I versi si trovano nel terzo libro del Preludio e descrivono la statua di Newton che il giovane Wordsworth poteva vedere (o forse indovinare) da studente del St. John college, a Cambridge. Ho letto questa maestosa descrizione di un esilio necessario per la prima volta nella prefazione di Bernard Cohen alle Optiks di Newton. Invano ho cercato le parole nella mia edizione del Preludio (traduzione e note di Bacigalupo della versione del 1805). Solo recentemente ho scoperto che le due righe finali (le più belle) furono introdotte solo nel 1839; il Preludio fu un’opera in continua evoluzione, come ognuno di noi.

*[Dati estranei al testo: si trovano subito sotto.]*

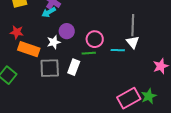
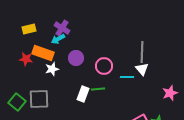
white star: (54, 42) -> (52, 69), moved
orange rectangle: (29, 49) -> (43, 53), moved
green line: (89, 53) -> (98, 89), moved
gray square: (50, 68) -> (39, 99), moved

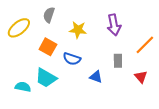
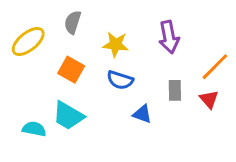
blue semicircle: (72, 59) -> (120, 80), moved
red triangle: (141, 77) -> (209, 99), moved

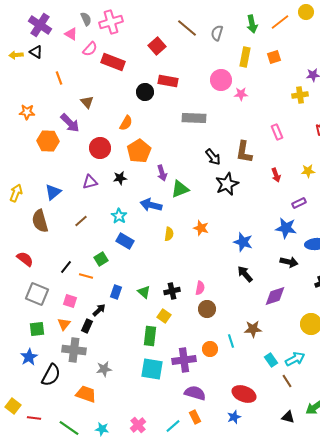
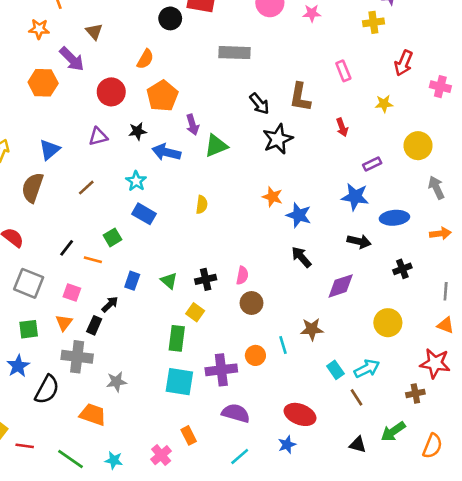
pink star: (241, 94) -> (312, 13), moved
orange star: (27, 112) -> (39, 29), moved
yellow star: (308, 171) -> (384, 104), moved
blue arrow: (151, 205) -> (166, 152), moved
brown semicircle: (40, 221) -> (33, 188), turned 35
orange star: (201, 228) -> (272, 197), moved
orange rectangle: (195, 417) -> (189, 435), moved
cyan line: (173, 426) -> (240, 456), moved

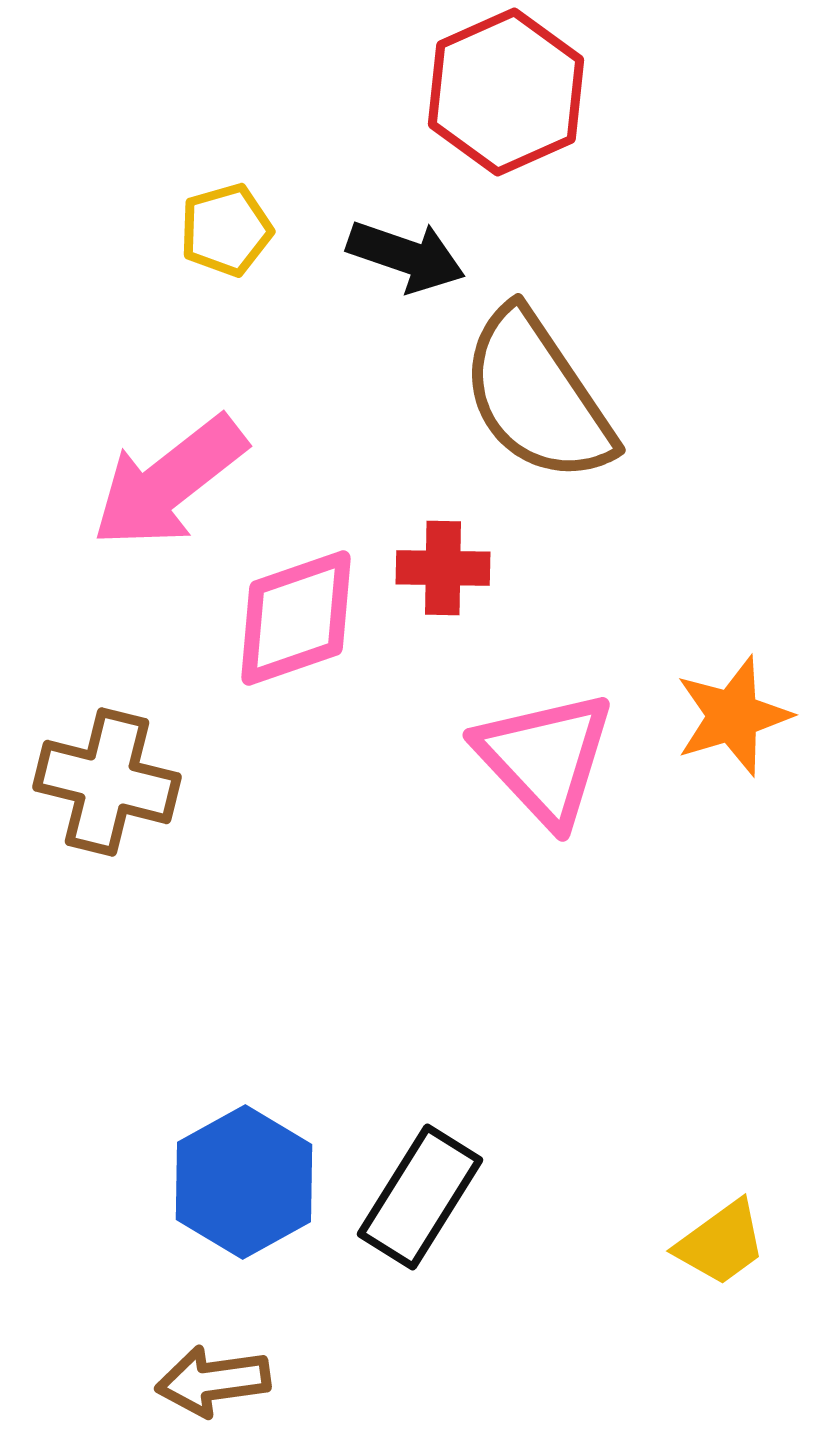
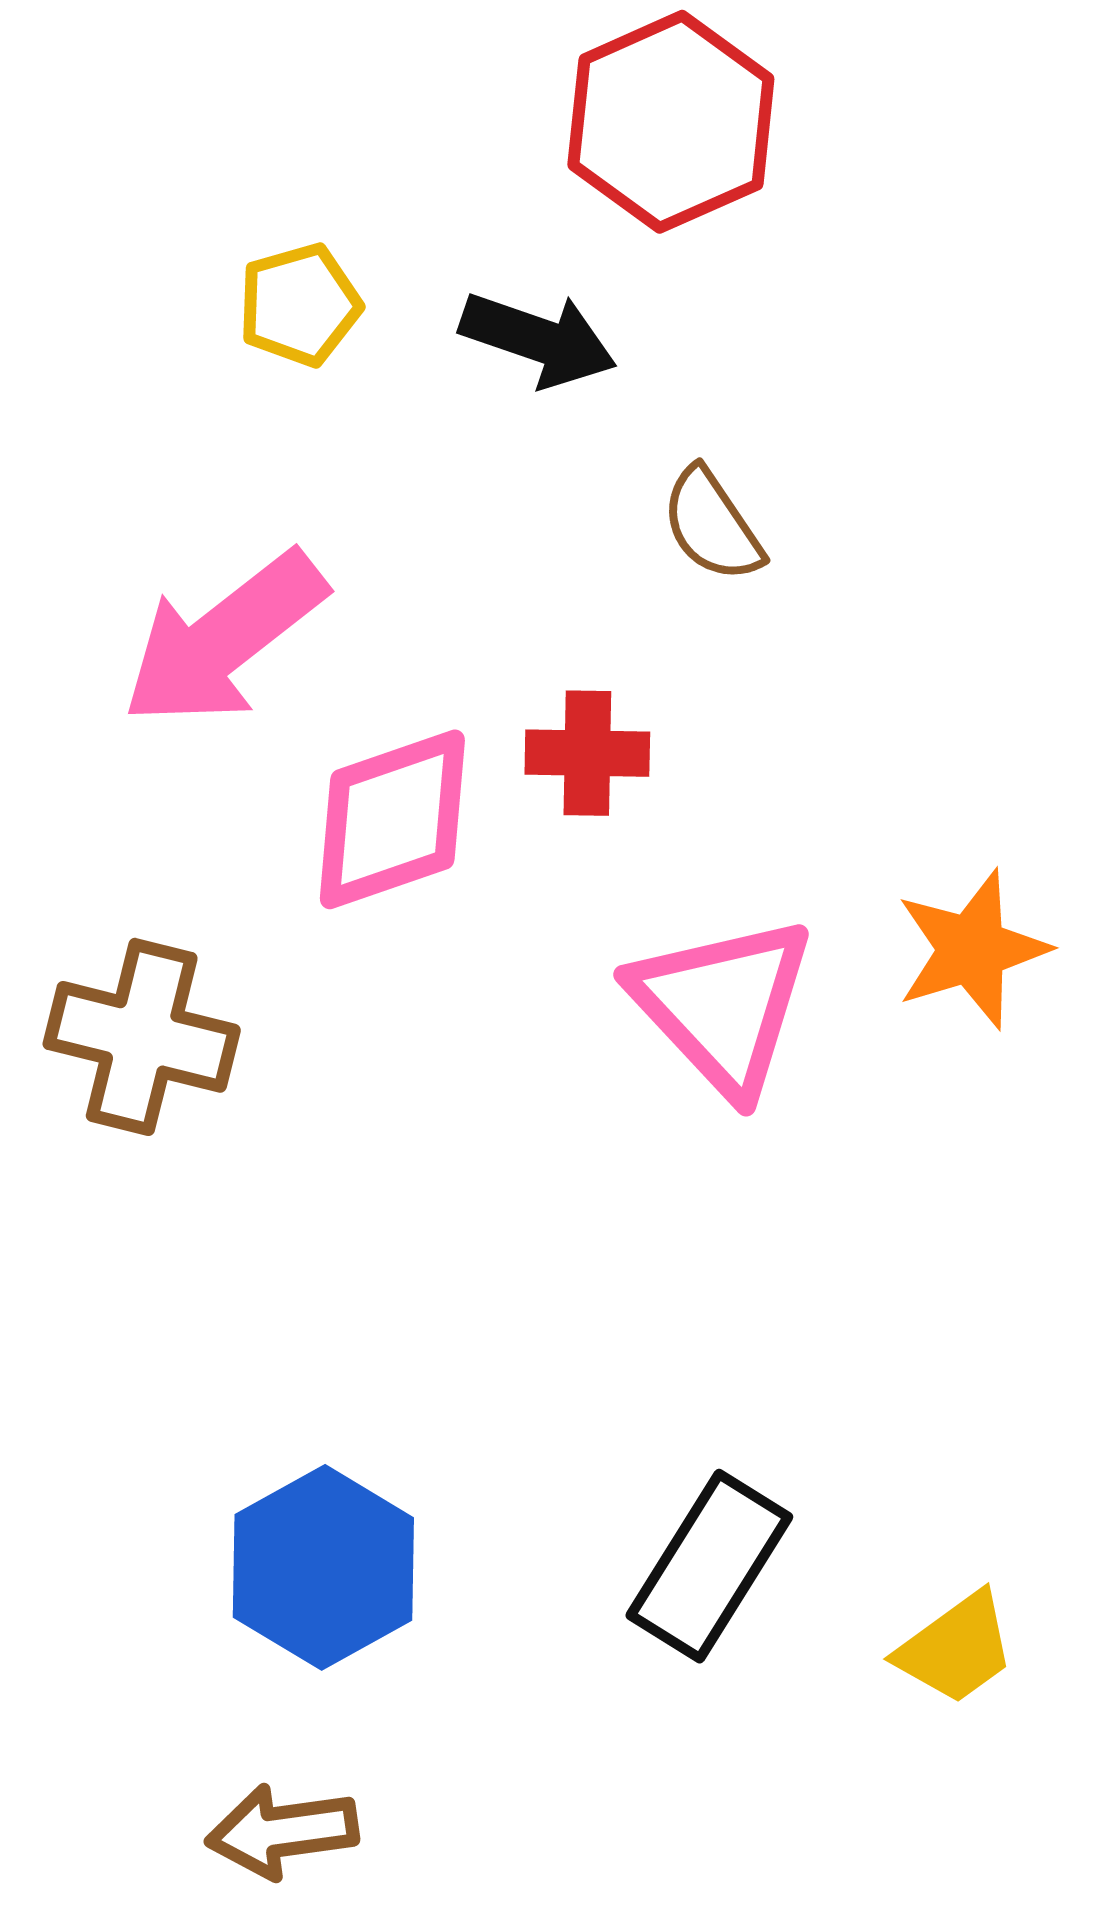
brown semicircle: (537, 396) -> (712, 525), size x0.5
black rectangle: (420, 1197) -> (709, 1566), moved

Mi colpisce quel forever unito al definitivo alone. Il mare del pensiero solcato da Newton ha forse richiesto solitudine, necessaria e vitale. E quella statua immobile è il contrasto con la vita frenetica del college descritta dal poeta nei versi successivi. Immagino la mia quotidianità, il correre degli studenti e delle studentesse, il trafelato brusio tra una lezione e l’altra, le tante parole del mattino (laddove forse ne basterebbero poche). Ci vorrebbe una statua dal volto silenzioso nei corridoi di ciascuna scuola dove appoggiare ogni tanto lo sguardo.